Astoria resident Michael Naess argued in last week’s Chronicle that he shouldn’t be prevented from renting out a spare bedroom in his condo on Airbnb (“Airbnb empowers New Yorkers,” Opinion, Dec. 12, multiple editions). But as one of the authors of the 2010 state law that enabled the city to take enforcement actions against illegal short-term rentals, I’d just like to make it clear: What Mr. Naess is doing isn’t illegal!
Mr. Naess wrote in his op-ed that he rents out his spare bedroom on Airbnb — as long as he’s home when that happens, it doesn’t violate the illegal hotel law. As far as the city and state are concerned, Mr. Naess, and the many other New Yorkers hosting guests in spare bedrooms, aren’t violating the illegal hotel law.
Airbnb has put its PR machine into overdrive to scare the New Yorkers hosting Airbnb guests, hoping they will push their elected officials to change the law in ways that will benefit Airbnb’s biggest source of revenue in New York: illegal hotel operators, the folks who take entire residential apartments and turn them into illegal hotel rooms.
The reality is, the illegal hotel law isn’t the real threat to everyday New Yorkers who occasionally host Airbnb guests. For one thing, if you’re just renting out part of your apartment and you’re home the whole time, then you’re not violating the law. (The law also does not apply to one- and two-family homeowners.) For another, the enforcement system is complaint-driven, and designed to target the worst offenders who are creating safety and quality-of-life problems for neighbors in their buildings.

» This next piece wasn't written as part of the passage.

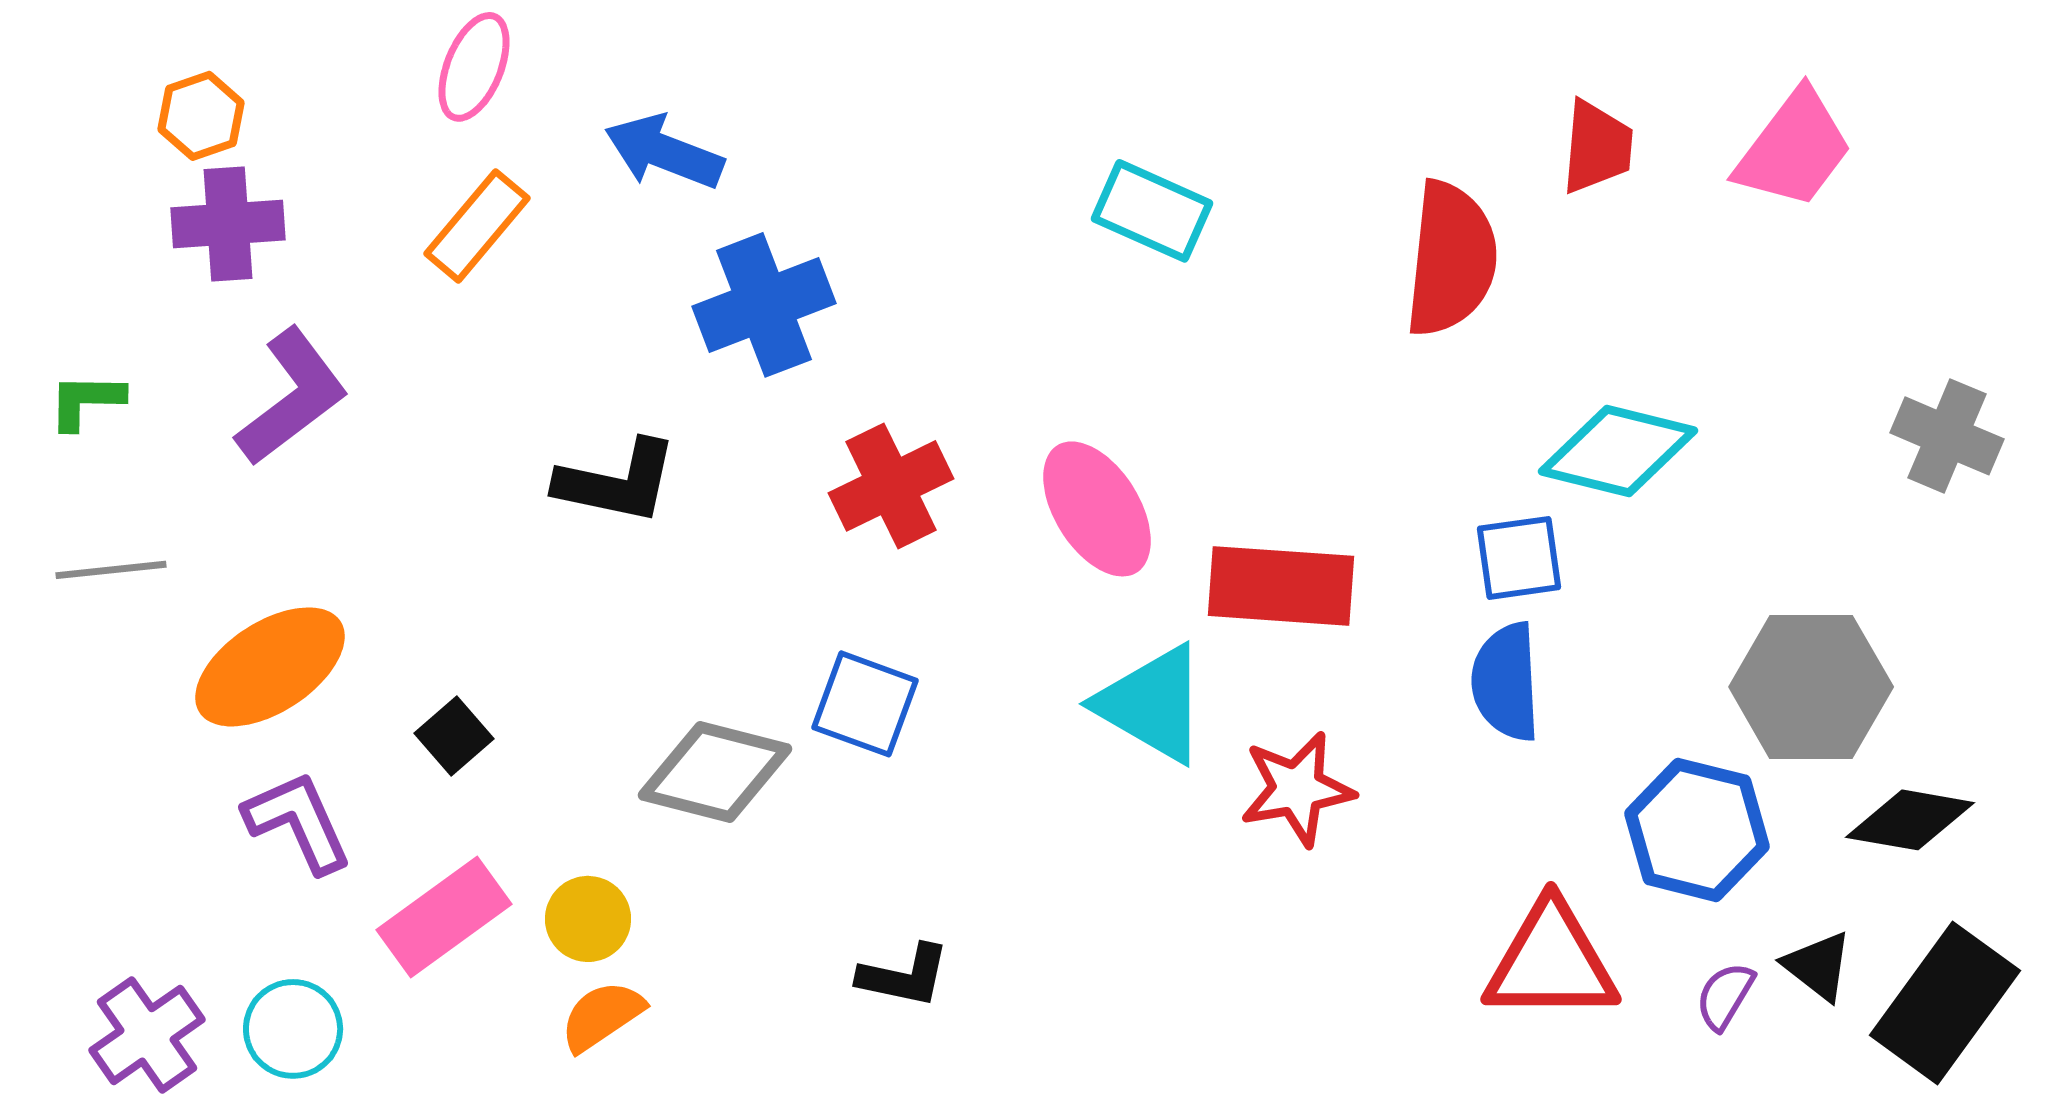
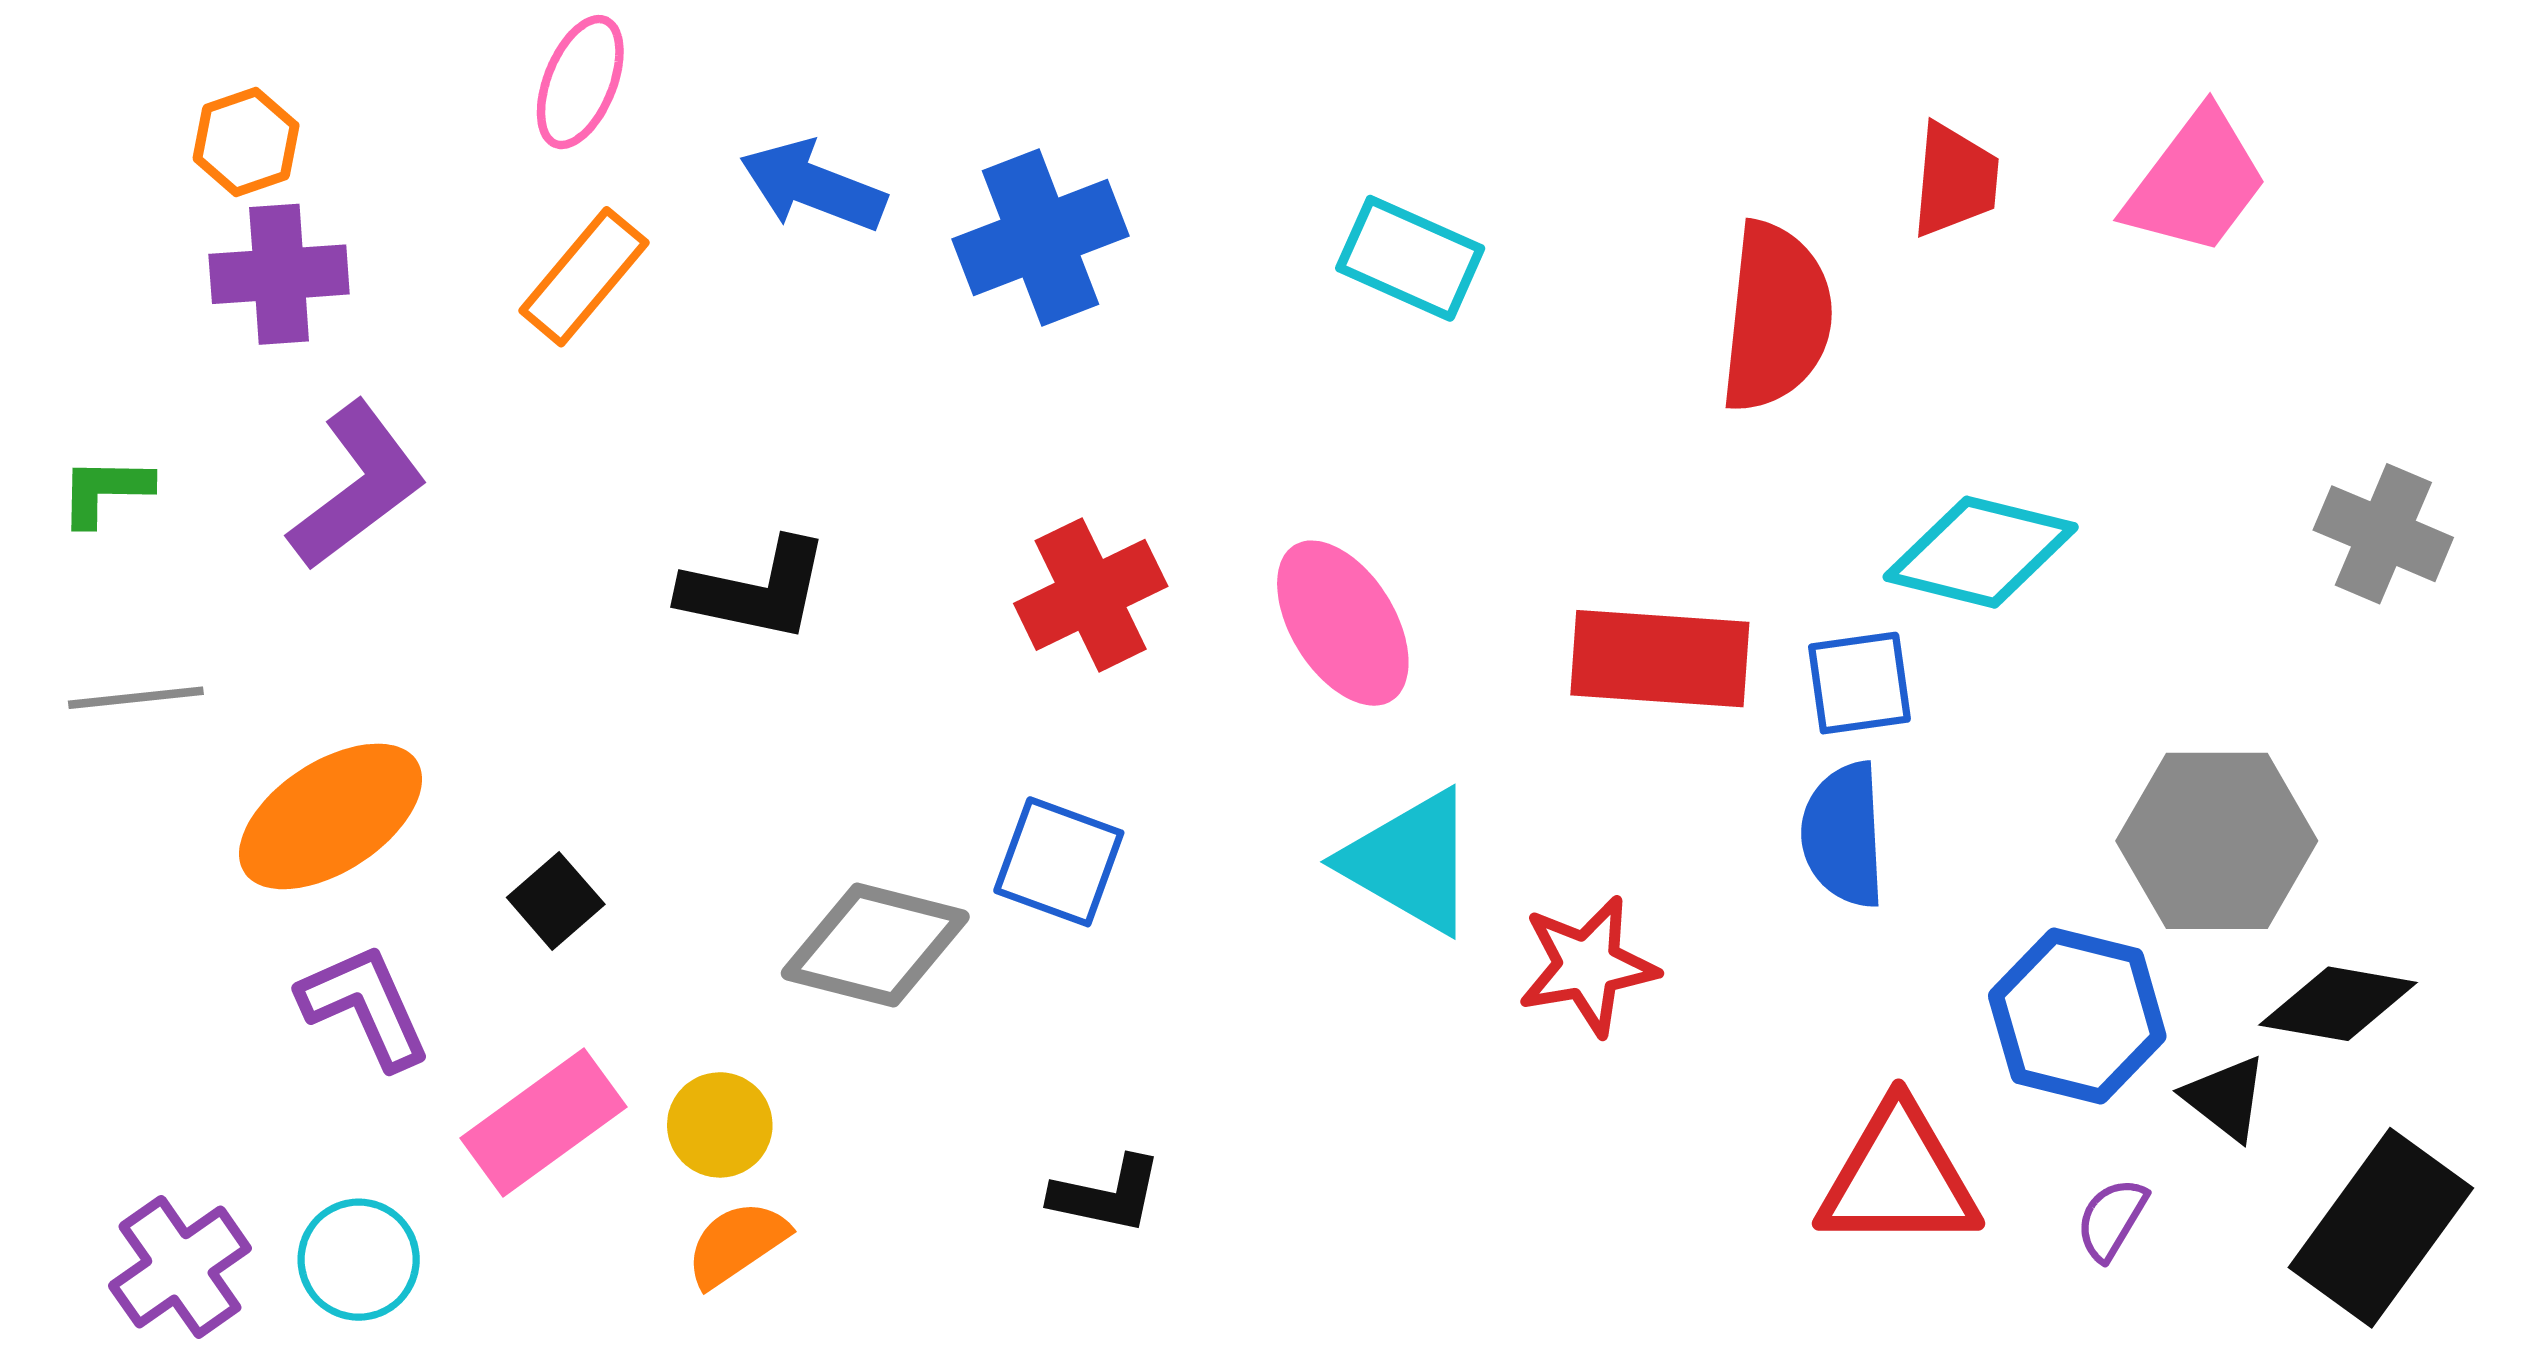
blue cross: (764, 305) -> (1040, 237), moved
red rectangle: (1281, 586) -> (1660, 659), moved
black triangle: (1818, 966) -> (2225, 1098), moved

The real threat to tenants and co-op/condo owners who host Airbnb guests is the fact that much of the time, they’re violating their leases or co-op/condo bylaws, and they can be evicted if they’re caught by their landlord or building management. I’ve asked Airbnb to clearly explain this risk to potential hosts in New York — it’s the responsible thing to do! Unfortunately, but maybe not surprisingly, they’ve refused.